[2008/08/25] This post has been modified significantly to correct some inaccurate statements because I mis-read Joe Chang's post.
Joe Chang posted some interesting results using the TPC-H queries with the scale factor set to 10. I happened to have done something similar, and naturally noticed a rather significant difference between his results and mine. [2008/08/25: Okay the difference is not as significant as I had thought.]
My results were obtained on SQL Server 2005 Enterprise x64 Edition running on Windows Server 2003 Enterprise x64 Edition. The test server, whose make and model will remain undisclosed, had four 2.93GHz quad-core Intel Tigerton sockets (Xeon X7350) with 64GB of RAM with 20GB allocated to the SQL Server buffer pool. The TPC-H scale factor was set to 10, and the data were generated with DBGEN from tpc.org.
My results are as follows:
| Query |
MAXDOP 1 |
MAXDOP 4 |
MAXDOP 8 |
MAXDOP 16 |
| tpcH Query1 |
64845 |
17080 |
9373 |
4865 |
| tpcH Query2 |
571 |
180 |
110 |
97 |
| tpcH Query3 |
17687 |
3272 |
1792 |
1334 |
| tpcH Query4 |
23079 |
3859 |
2293 |
1633 |
| tpcH Query5 |
34255 |
5040 |
2646 |
1935 |
| tpcH Query6 |
2250 |
595 |
332 |
204 |
| tpcH Query7 |
18299 |
3562 |
1754 |
1513 |
| tpcH Query8 |
9636 |
3245 |
2042 |
1809 |
| tpcH Query9 |
50470 |
14094 |
7559 |
4460 |
| tpcH Query10 |
19363 |
4432 |
2289 |
1630 |
| tpcH Query11 |
4558 |
674 |
424 |
390 |
| tpcH Query12 |
10522 |
3815 |
2718 |
982 |
| tpcH Query13 |
26823 |
7577 |
4425 |
2121 |
| tpcH Query14 |
2356 |
624 |
357 |
227 |
| tpcH Query15 |
1705 |
1421 |
280 |
170 |
| tpcH Query16 |
7960 |
3461 |
2155 |
1681 |
| tpcH Query17 |
1070 |
325 |
220 |
276 |
| tpcH Query18 |
68366 |
19719 |
10174 |
5829 |
| tpcH Query19 |
2330 |
711 |
441 |
843 |
| tpcH Query20 |
968 |
314 |
221 |
695 |
| tpcH Query21 |
80858 |
14565 |
8149 |
6072 |
| tpcH Query22 |
9418 |
1762 |
986 |
664 |
| |
|
|
|
|
| Total (second) |
457 |
110 |
61 |
39 |
All the numbers in the above table are query elapsed times in milliseconds except the very last line highlighted in yellow, which are in seconds. The last line contains the total elapsed time for Query1 through Query22 for each MAXDOP setting. All the results were obtained with all the database pages cached in the buffer pool. The same TPC-H query stream (i.e. Query 1 through Query 22) was repeated for 10 times with all the results from the first run thrown out, and the max elapsed time and the min elapsed time for each query for each of the subsequent runs were also thrown out before the elapsed times were averaged.

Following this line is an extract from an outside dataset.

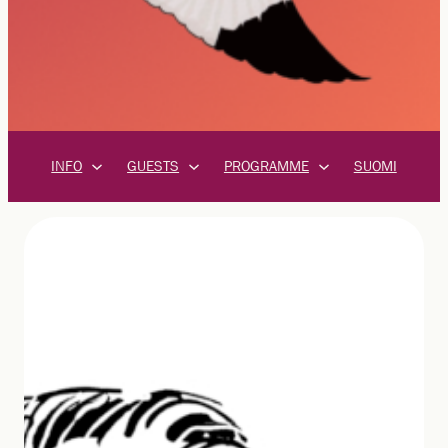
INFO
GUESTS
PROGRAMME
SUOMI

So what's the difference between Joe's results and mine?
Although there are some differences in the elapsed times in terms of the absolute numbers, the differences are minor enough to be no cause for alarm, especially when you take into consideration the platform differences and probably some differences in the test setup.
However, the deline in the elapsed times in my test results is more significant than it is in Joe's results when MAXDOP is changed from 1 through 16. The difference is not as dramatic as I had throught, and initially commented on in the original version of this post (because I was reading the wrong line for whatever reason).
Given that TPC-H has been around for a long time and all DBMS vendors have tried very hard to optimize their products to performance well on TPC-H, I do not expect SQL Server to be an exception, and am rather pleased to see that it scales very well with MAXDOP on these queries.
I'm a bit embarrassed that I didn't read Joe's results correctly first time around, but felt that it's time well spent to be able to cross check independent tests results from realistic envrionments.